**Transcribed page contents:**
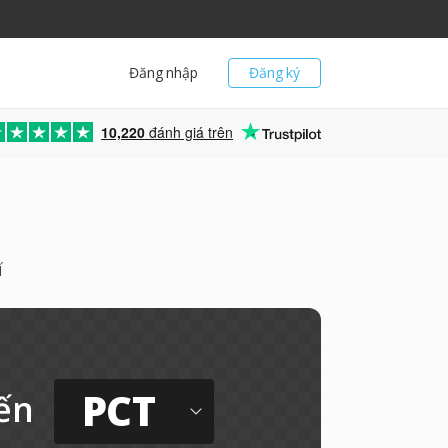
Đăng nhập
Đăng ký
10,220
đánh giá trên
í
PCT
ến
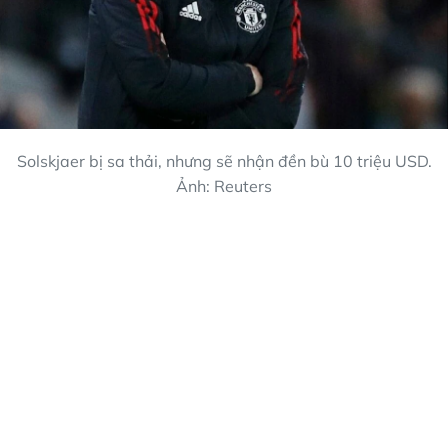
Solskjaer bị sa thải, nhưng sẽ nhận đền bù 10 triệu USD.
Ảnh: Reuters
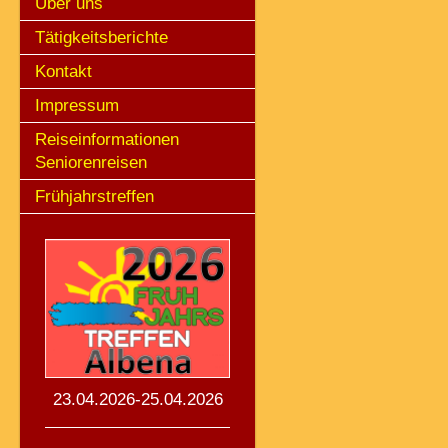
Über uns
Tätigkeitsberichte
Kontakt
Impressum
Reiseinformationen
Seniorenreisen
Frühjahrstreffen
23.04.2026-25.04.2026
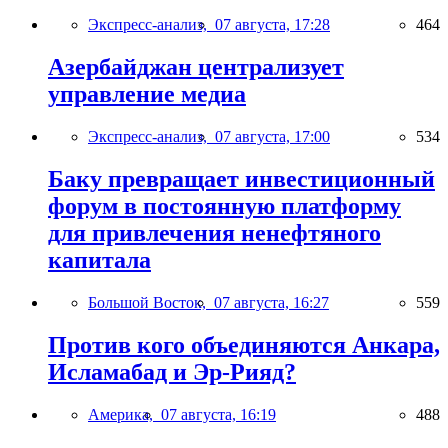
Экспресс-анализ,
07 августа, 17:28
464
Азербайджан централизует
управление медиа
Экспресс-анализ,
07 августа, 17:00
534
Баку превращает инвестиционный
форум в постоянную платформу
для привлечения ненефтяного
капитала
Большой Восток,
07 августа, 16:27
559
Против кого объединяются Анкара,
Исламабад и Эр-Рияд?
Америка,
07 августа, 16:19
488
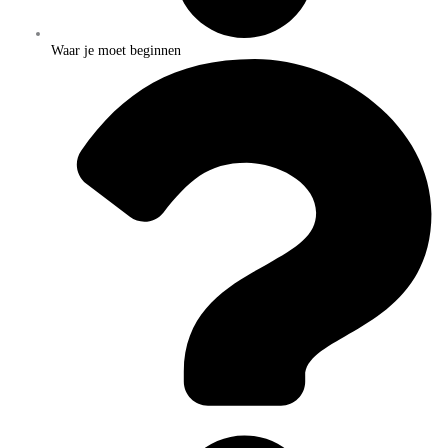
Waar je moet beginnen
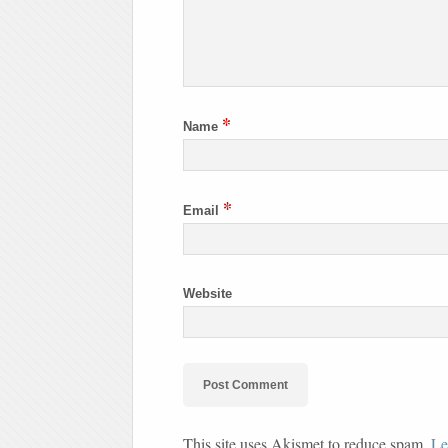
*
Name
*
Email
Website
This site uses Akismet to reduce spam.
Le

**PROBLEM:**
Begin with the line containing "Solskjaer bị sa" and end with the last line of the entries above. Copy those lines exactly, both ends included, and drop every picture.

**TASK ANSWER:**
Solskjaer bị sa thải, nhưng sẽ nhận đền bù 10 triệu USD.
Ảnh: Reuters
Über uns
Tätigkeitsberichte
Kontakt
Impressum
Reiseinformationen
Seniorenreisen
Frühjahrstreffen
23.04.2026-25.04.2026
Экспресс-анализ,
07 августа, 17:28
464
Азербайджан централизует
управление медиа
Экспресс-анализ,
07 августа, 17:00
534
Баку превращает инвестиционный
форум в постоянную платформу
для привлечения ненефтяного
капитала
Большой Восток,
07 августа, 16:27
559
Против кого объединяются Анкара,
Исламабад и Эр-Рияд?
Америка,
07 августа, 16:19
488
Waar je moet beginnen
*
Name
*
Email
Website
This site uses Akismet to reduce spam.
Le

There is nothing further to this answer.